Dari Hijrahfest, Hijrah Nabi, hingga Hijrah Hakiki

Oleh : Netty Susilowati  
(Kepala Sekolah Tahfizh Plus Khoiru Ummah Malang) 
                   
Hijrah, secara bahasa berasal  dari kata hajara yang berarti berpindah dari suatu tempat ke tempat lain, dari suatu keadaan ke keadaan yang lain (Ash Shihhah fi al Lughah, II/243, Lisan al ‘Arab, V/250; Al Qamus Al Muhith, I/637).

Para fuqaha lalu mendefinisikan hijrah secara syar’I sebagai keluar dari darul kufur menuju darul Islam (An Nabhani, Asy Syakhsiyyah al Islamiyyah, II/276). 

Fenomena hijrah hari  ini di kalangan artis dan remaja millennial semakin marak. Kajian-kajian keislaman semakin rutin digelar. Mereka berhijrah dari kondisi jahiliyah menuju kondisi yang lebih baik. Hingga gelaran hijrahfest yang sukses selama 2 tahun berturut-turut dengan berbagai aktivitas keislamannya. Ada asa disana. Akan wajah Islam Indonesia. Sejuk, ramah dan bersahaja. Generasi  Milenial yang shalih shalihah. Penyejuk pandangan mata. Generasi  Rabbani penerus estafet kepemimpinan bangsa. 

Hijrah Rasulullah bukanlah hijrah biasa. Tidak hanya dari satu tempat ke tempat lainnya. Tetapi dari sistem jahiliyah menuju sistem Islam. Di Madinah, Rasulullah membangun tata kehidupan baru. Dari aspek aqidah, social, ekonomi  hingga politik. Rasulullah mampu membersihkan aqidah masyarakat dari kesyirikan pada penyembahan Allah semata. Dari sisi perdagangan yang penuh riba, pada  ekonomi Islam yang menyejahterakan seluruh umat manusia. Tata kehidupan masyarakatpun menjadi masyarakat yang damai, tentram jauh dari kemaksiyatan. Fastabiqul khoirot sangat kental terasa. Dari sisi politik, terbukti dengn Islam, Madinah meluas menjadi sebuah Negara adidaya dunia yang pada akhirnya mampu menaklukkan Persia dan Byzantium dengan jihad fii sabilillah. 
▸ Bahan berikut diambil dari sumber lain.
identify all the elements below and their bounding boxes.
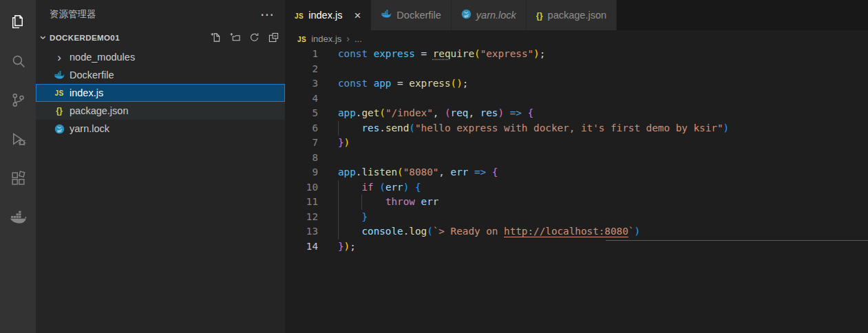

Hijrah hari ini, meski harus kita apresiasi perubahan individu dari kondisi jahiliyah menuju kondisi yang lebih baik, kondisi yang tidak Islami menuju ke kondisi Islami, tetapi belum cukup dan tidak boleh berhenti  sampai di sini. Kondisi saat ini hamper sama dengan kondisi di  Mekkah sebelum Rasulullah hijrah. Muharram bulan suci dipenuhi dengan aktivitas kesyirikan. Larung tumbal, mencuci keris, bersih desa hingga memberikan sesajen di tempat-tempat yang dianggap sakral masih marak dilakukan. Ribapun merajalela. Bahkan dilegalkan oleh Negara. Kemaksyiatan dari hari ke hari semakin bertambah. Zina, perjudian, minum khamr, membunuh anak sendiri sebelum dilahirkan (baca: aborsi) juga menjadi berita harian. Pada tataran politik, jual beli kekuasaan menjadi makanan. Negeri-negeri kaum muslimin menjadi sapi perah Negara-negara kapitalis dalam berbagai bidang. Sungguh kondisi yang jauh dari ideal. Akankah kita bertahan? Atau hijrah menjadi pilihan? 

Sebagai seorang muslim, tentunya kita ingin menjadi lebih baik. Tidak berada dalam kubangan keburukan selama hayat. Jadi sudah semestinya, kaum muslim hari ini mewujudkan kembali spirit hijrah hakiki sebagaimana yang dicontohkan Nabi. Berpindah dari sisitem jahiliyah menuju sistem Islam yang mulia. Berupaya menegakkan Islam dalam seluruh aspek kehidupan.